Она все время приставала к нему со своей любовью и в общем мешала работать. У нее появлялись свои завиральные идеи, которым он не придавал значения, но поневоле выслушивал. Рассматривая долгоногих красавцев на одной из картин в музее изящных искусств, она все дознавалась, почему тут три человека с одинаковыми лицами. “Художник всегда пишет самого себя”, — пояснял он снисходительно. “Но почему они все похожи на тебя?”

В стекляшке напротив музея кормили супом “харчо”, вермишелью и киселем. А посуду убирал со столов нестарый, в очках, человек. И по лицу, и по деликатности, с которой тот спросил, можно ли взять тарелки, они поняли, что человек этот здесь — белая ворона. “Отказник, — объяснил наш умник, кое-что уже понимавший в действительности. — Подал, небось, заявление на выезд и вылетел с работы”.

В конторе ходил тогда слух о бывшем его однокурснике: мол, собрался на постоянное место жительства в Израиль. Такие события всегда вызывали много толков, но в их заведении подобные инциденты считались невозможными. Задолго до распределения специалистов, еще когда в училище у них формировали группы, определенной инстанцией были изучены все анкеты студентов. И его мать, — инстинктом чуявшая, что с испорченной биографией ее детище на всю жизнь останется прокаженным, не получит ни образования, ни нормальной работы, — недаром силы тратила на добывание справки о реабилитации мужа.

В МВТУ долго тасовали личные листки по учету кадров прежде, чем каждому выпускнику определить возможности судьбы: кто для какой степени секретности годен. Учитывали не только анкетные данные, но и информацию от осведомителей. Были такие в каждой группе обязательно, а набирали их не столько из истовых комсомольцев, сколько из тех студентов, которым грозило отчисление за неуспеваемость.

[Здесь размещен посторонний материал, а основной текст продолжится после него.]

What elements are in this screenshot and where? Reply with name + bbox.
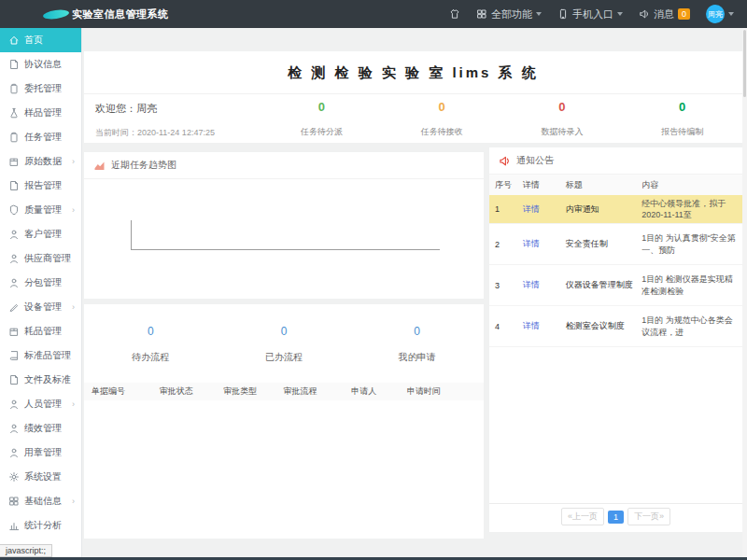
hero-panel: 检 测 检 验 实 验 室 lims 系 统 欢迎您：周亮 当前时间：2020-… — [84, 51, 742, 143]
chart-panel-title: 近期任务趋势图 — [111, 159, 176, 172]
sidebar-item-label: 耗品管理 — [24, 325, 62, 338]
workflow-stat-label: 待办流程 — [84, 351, 218, 364]
welcome-row: 欢迎您：周亮 当前时间：2020-11-24 12:47:25 0任务待分派0任… — [84, 93, 742, 143]
sidebar-item-statistics[interactable]: 统计分析 — [0, 513, 81, 538]
megaphone-icon — [499, 155, 511, 167]
workflow-stat-value[interactable]: 0 — [84, 325, 218, 338]
task-icon — [8, 132, 20, 143]
notice-row: 3详情仪器设备管理制度1目的 检测仪器是实现精准检测检验 — [489, 265, 742, 306]
sidebar-item-label: 文件及标准 — [24, 373, 71, 386]
notice-title: 仪器设备管理制度 — [560, 279, 636, 291]
stat-label: 任务待接收 — [382, 126, 502, 138]
sidebar-item-quality-mgmt[interactable]: 质量管理› — [0, 198, 81, 222]
theme-icon[interactable] — [449, 8, 460, 20]
sidebar-item-label: 原始数据 — [24, 155, 62, 168]
notice-detail-link[interactable]: 详情 — [517, 279, 560, 291]
sidebar-item-standard-mgmt[interactable]: 标准品管理 — [0, 343, 81, 368]
chart-panel-header: 近期任务趋势图 — [84, 152, 484, 179]
sidebar-item-label: 用章管理 — [24, 446, 62, 459]
sidebar-item-files-standards[interactable]: 文件及标准 — [0, 368, 81, 392]
standard-icon — [8, 350, 20, 361]
all-functions-menu[interactable]: 全部功能 — [476, 7, 542, 21]
chevron-right-icon: › — [72, 302, 75, 312]
grid-icon — [476, 8, 487, 20]
notice-detail-link[interactable]: 详情 — [517, 238, 560, 250]
rawdata-icon — [8, 156, 20, 167]
caret-down-icon — [617, 12, 623, 16]
sidebar-item-system-settings[interactable]: 系统设置 — [0, 465, 81, 489]
notice-content: 经中心领导批准，拟于2020-11-11至 — [636, 198, 742, 220]
current-page-button[interactable]: 1 — [608, 511, 624, 524]
prev-page-button[interactable]: «上一页 — [561, 508, 604, 525]
sidebar-item-subcontract-mgmt[interactable]: 分包管理 — [0, 271, 81, 295]
sidebar-item-label: 分包管理 — [24, 276, 62, 289]
sidebar-item-label: 协议信息 — [24, 58, 62, 71]
notice-row: 4详情检测室会议制度1目的 为规范中心各类会议流程，进 — [489, 306, 742, 347]
phone-icon — [557, 8, 569, 20]
stat-value: 0 — [382, 100, 502, 114]
header-nav: 全部功能 手机入口 消息 0 周亮 — [449, 5, 747, 23]
performance-icon — [8, 423, 20, 434]
customer-icon — [8, 229, 20, 240]
sidebar-item-raw-data[interactable]: 原始数据› — [0, 149, 81, 174]
stat-数据待录入: 0数据待录入 — [502, 94, 623, 143]
notice-detail-link[interactable]: 详情 — [517, 320, 560, 332]
sidebar-item-commission-mgmt[interactable]: 委托管理 — [0, 77, 81, 101]
consumable-icon — [8, 326, 20, 337]
user-menu[interactable]: 周亮 — [706, 5, 734, 23]
sidebar-item-label: 报告管理 — [24, 179, 62, 192]
workflow-stat-label: 已办流程 — [218, 351, 351, 364]
user-avatar[interactable]: 周亮 — [706, 5, 725, 23]
notice-panel: 通知公告 序号详情标题内容 1详情内审通知经中心领导批准，拟于2020-11-1… — [489, 147, 742, 532]
sidebar-item-equipment-mgmt[interactable]: 设备管理› — [0, 295, 81, 319]
sidebar-item-personnel-mgmt[interactable]: 人员管理› — [0, 392, 81, 416]
page-scrollbar[interactable] — [742, 28, 747, 557]
sidebar-item-performance-mgmt[interactable]: 绩效管理 — [0, 416, 81, 441]
sidebar-item-label: 首页 — [24, 34, 43, 47]
sidebar-item-customer-mgmt[interactable]: 客户管理 — [0, 222, 81, 246]
chart-y-axis — [131, 220, 132, 250]
sidebar-item-report-mgmt[interactable]: 报告管理 — [0, 174, 81, 198]
scrollbar-thumb[interactable] — [743, 30, 746, 97]
notice-no: 1 — [489, 204, 517, 214]
sidebar-item-label: 客户管理 — [24, 228, 62, 241]
welcome-greeting: 欢迎您：周亮 — [95, 102, 261, 116]
home-icon — [8, 35, 20, 46]
sidebar-item-seal-mgmt[interactable]: 用章管理 — [0, 441, 81, 465]
sidebar-item-task-mgmt[interactable]: 任务管理 — [0, 125, 81, 149]
sidebar-item-basic-info[interactable]: 基础信息› — [0, 489, 81, 513]
sidebar-item-supplier-mgmt[interactable]: 供应商管理 — [0, 246, 81, 271]
chevron-right-icon: › — [72, 399, 75, 409]
notice-row: 2详情安全责任制1目的 为认真贯彻“安全第一、预防 — [489, 224, 742, 265]
agreement-icon — [8, 59, 20, 70]
stat-label: 报告待编制 — [622, 126, 742, 138]
notice-panel-title: 通知公告 — [516, 154, 554, 167]
workflow-stat-已办流程: 0已办流程 — [218, 325, 351, 364]
workflow-stat-value[interactable]: 0 — [218, 325, 351, 338]
messages-menu[interactable]: 消息 0 — [639, 7, 690, 21]
caret-down-icon — [728, 12, 734, 16]
notice-content: 1目的 为认真贯彻“安全第一、预防 — [636, 232, 742, 255]
sidebar-item-home[interactable]: 首页 — [0, 28, 81, 52]
report-icon — [8, 180, 20, 191]
notice-title: 安全责任制 — [560, 238, 636, 250]
sidebar-item-consumable-mgmt[interactable]: 耗品管理 — [0, 319, 81, 343]
workflow-stat-value[interactable]: 0 — [350, 325, 484, 338]
chevron-right-icon: › — [72, 497, 75, 506]
notice-detail-link[interactable]: 详情 — [517, 203, 560, 216]
sidebar-item-agreement-info[interactable]: 协议信息 — [0, 52, 81, 77]
current-time: 当前时间：2020-11-24 12:47:25 — [95, 127, 261, 139]
workflow-column-header: 单据编号 — [84, 385, 152, 398]
notice-title: 检测室会议制度 — [560, 320, 636, 332]
sample-icon — [8, 107, 20, 119]
next-page-button[interactable]: 下一页» — [627, 508, 670, 525]
notice-no: 3 — [489, 281, 517, 290]
file-icon — [8, 374, 20, 385]
sidebar-item-sample-mgmt[interactable]: 样品管理 — [0, 101, 81, 125]
mobile-entry-menu[interactable]: 手机入口 — [557, 7, 623, 21]
personnel-icon — [8, 399, 20, 410]
task-chart-panel: 近期任务趋势图 — [84, 152, 484, 299]
caret-down-icon — [536, 12, 542, 16]
message-count-badge: 0 — [678, 8, 690, 20]
notice-title: 内审通知 — [560, 203, 636, 216]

В последние годы среди специалистов, попадающих на закрытые предприятия, практически не было евреев. Тщательно просвечивали даже тех, у кого в анкете в графе “Национальность” значилось “русский”. Личные дела анализировали, выявляя родню до третьего колена. В графе “члены семьи” перечислялись и деды, и бабки с обеих сторон, и уж тут никто не мог утаить компрометирующих имен и отчеств. Принадлежность к семитскому племени остроумцы называли инвалидностью пятой группы. Человек, которому государство доверяло свои тайны, не должен был иметь никаких таких родственников, даже гипотетической связи с заграницей. Кстати, моему правдолюбцу думалось иногда, что главные тайны — страшная бедность населения и беспорядок в промышленности. Но что он понимал, у него пока была лишь третья форма секретности. А те, кто имел нулевую, как говорили, точно крысы, трудились под землей.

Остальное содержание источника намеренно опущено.